Game of Thrones is back
Spoiler alert: this talks about plot points of season 3 episode 1
Spirits soared higher than those ever-growing dragons as Game of Thrones finally returned to our screens - and just a matter of hours behind US audiences.
So what did we learn? And was the episode all it was cracked up to be? There is, as ever in the land of Westeros, much to discuss (Spoiler alert: for those that haven't watched the episode yet, firstly, what are you waiting for?, secondly, come back tomorrow for a full-length recap, and thirdly, what are you waiting for?)
Daenerys escaped Qarth - notably by sea in her new boat - but couldn't quite get out of the reach of the pesky warlocks. Did they not see her dragons? Some people never learn.
Speaking of dragons, the sole remaining Targaryen heir is hungry for the iron throne and those dragons, while majestic, just aren't growing fast enough (they sure are good to watch though). It's time to search for an army methinks. Preferably the kind that willingly removes sensitive body parts without question (the hint is at the top: ouch!).
Stannis Baratheon is licking his wounds, with the help of the red witch, after his failure to reclaim King's Landing. Davos, who miraculously survived the battle of Blackwater, heads back to the side of his friend foolishly hoping to usurp Melisandre. He instead gets a huge serving of I Told You So. I hate to say it Davos, but I told you so. To be fair I was shouting at the screen so perhaps you didn't hear me.
In what will surely go down as one of television's great put downs, Tyrion cops a serve from his father Tywin. "You ask that? You who killed your mother to come into the world? You are an ill-made, spiteful little creature full of envy, lust and low-cunning. Men's laws give you the right to bear my name and display my colours since I cannot prove that you are not mine. To teach me humility, the gods have condemned me to watch you waddle about wearing that proud lion that was my father's sigil and his father's before him. But neither gods nor men will ever compel me to watch you turn Casterly Rock into a whore house."
I guess it was too much to ask for a job well done. On the positive side, at least he kept his nose.
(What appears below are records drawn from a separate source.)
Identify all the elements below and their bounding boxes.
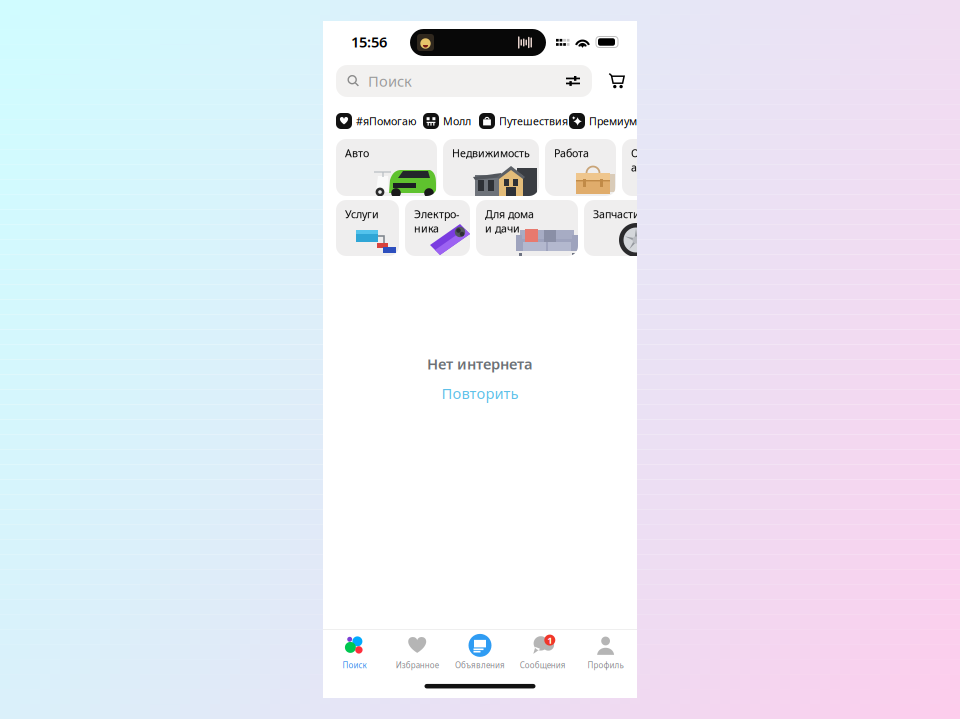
button[interactable]: Поиск xyxy=(323,630,386,675)
staticText: Объявления xyxy=(455,660,505,670)
button[interactable]: Путешествия xyxy=(479,113,568,129)
staticText: #яПомогаю xyxy=(356,114,417,128)
staticText: Недвижимость xyxy=(452,146,530,160)
staticText: Избранное xyxy=(396,660,439,670)
staticText: Одежда, аксессуары xyxy=(631,146,688,174)
button[interactable]: Объявления xyxy=(449,630,511,675)
staticText: Авто xyxy=(345,146,369,160)
staticText: 1 xyxy=(547,634,552,646)
button[interactable]: Корзина xyxy=(605,69,629,93)
button[interactable]: #яПомогаю xyxy=(336,113,417,129)
button[interactable]: Молл xyxy=(423,113,471,129)
staticText: Поиск xyxy=(368,71,412,91)
button[interactable]: Поиск xyxy=(336,65,592,97)
staticText: Сообщения xyxy=(520,660,566,670)
staticText: Электро- ника xyxy=(414,207,459,235)
button[interactable]: Премиум xyxy=(569,113,637,129)
staticText: Путешествия xyxy=(499,114,568,128)
button[interactable]: Для дома и дачи xyxy=(476,200,578,256)
button[interactable]: Авто xyxy=(336,139,437,196)
button[interactable]: Запчасти xyxy=(584,200,655,256)
button[interactable]: Избранное xyxy=(386,630,449,675)
staticText: Нет интернета xyxy=(427,354,533,374)
button[interactable]: Недвижимость xyxy=(443,139,539,196)
staticText: Поиск xyxy=(342,660,366,670)
button[interactable]: 1 xyxy=(511,630,574,675)
button[interactable]: Работа xyxy=(545,139,616,196)
staticText: Для дома и дачи xyxy=(485,207,534,235)
button[interactable]: Одежда, аксессуары xyxy=(622,139,693,196)
staticText: Молл xyxy=(443,114,471,128)
button[interactable]: Услуги xyxy=(336,200,399,256)
staticText: 15:56 xyxy=(351,32,387,52)
button[interactable]: Электро- ника xyxy=(405,200,470,256)
button[interactable]: Профиль xyxy=(574,630,637,675)
staticText: Профиль xyxy=(588,660,624,670)
staticText: Запчасти xyxy=(593,207,640,221)
staticText: Повторить xyxy=(442,384,518,403)
staticText: Премиум xyxy=(589,114,637,128)
staticText: Работа xyxy=(554,146,589,160)
button[interactable]: Повторить xyxy=(442,384,518,403)
staticText: Услуги xyxy=(345,207,379,221)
But what next for Tyrion? He will finally be released from the burden of pleasing his father but, as he said, he rather likes his life at King's Landing. Hopefully the eunuch Lord Varys has a few tricks up his sleeve.
Robb Stark frankly is almost too dull to talk about. Not even banishing his mother Catelyn to a cell is enough to keep him interesting. I hope his new love is taking note though, what a guy!
Daenerys has already attracted one committed, perhaps overly so, male guardian but the series return saw her pick up another. Can we expect friction ahead?
Sansa has also unwittingly picked up a guardian in the shape of Lord Baelish. I don't know about you but the chief pimp of King's Landing doesn't strike me as the ideal protector for a naive teenager. I can't wait to find out what Catelyn will make of this, but for now, ick.
Sansa's younger sister Arya has also attracted a creepy male assassin/guardian, of sorts. She has shaken him off for now but one wonders for how long.
Joffrey's new love interest takes her place by his side. Both Joffrey and Cersei don't know what they are getting in for with this one. Poor Margery doesn't know either but it looks like she might have the people on her side. This will be a fun one to watch.
Missing in action
Brienne and Jaime Lannister are presumably out wandering the woods together, hopefully she is slaying cruel men. Slowly, of course.
Last but not least
Jon Snow has been adopted by yet another group. To be honest I don't really care about his call for vengeance right now, he seems too out of his depth to be taken seriously, but I do want to see Ygritte having more fun with him. Let's face it, he's in desperate need of a good time.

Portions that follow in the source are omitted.